» About this exercise
Your copy starts at the line containing "Lucas pour l’intégrer, pour" and ends at the last line below. Copy exactly, without pictures.

» Records for processing
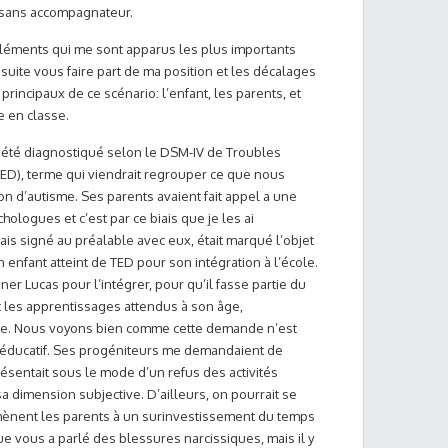
se sans accompagnateur.
 éléments qui me sont apparus les plus importants
ite vous faire part de ma position et les décalages
s principaux de ce scénario: l’enfant, les parents, et
e en classe.
a été diagnostiqué selon le DSM-IV de Troubles
D), terme qui viendrait regrouper ce que nous
on d’autisme. Ses parents avaient fait appel a une
ologues et c’est par ce biais que je les ai
ais signé au préalable avec eux, était marqué l’objet
 enfant atteint de TED pour son intégration à l’école.
 Lucas pour l’intégrer, pour qu’il fasse partie du
rt les apprentissages attendus à son âge,
iture. Nous voyons bien comme cette demande n’est
éducatif. Ses progéniteurs me demandaient de
sentait sous le mode d’un refus des activités
 dimension subjective. D’ailleurs, on pourrait se
mènent les parents à un surinvestissement du temps
e vous a parlé des blessures narcissiques, mais il y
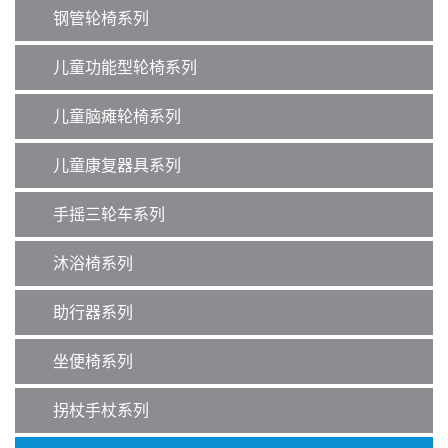
钢管轮椅系列
儿童功能型轮椅系列
儿童脑瘫轮椅系列
儿童康复器具系列
手摇三轮车系列
沐浴椅系列
助行器系列
坐便椅系列
拐杖手杖系列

» Result for this task
 Lucas pour l’intégrer, pour qu’il fasse partie du
rt les apprentissages attendus à son âge,
iture. Nous voyons bien comme cette demande n’est
éducatif. Ses progéniteurs me demandaient de
sentait sous le mode d’un refus des activités
 dimension subjective. D’ailleurs, on pourrait se
mènent les parents à un surinvestissement du temps
e vous a parlé des blessures narcissiques, mais il y
钢管轮椅系列
儿童功能型轮椅系列
儿童脑瘫轮椅系列
儿童康复器具系列
手摇三轮车系列
沐浴椅系列
助行器系列
坐便椅系列
拐杖手杖系列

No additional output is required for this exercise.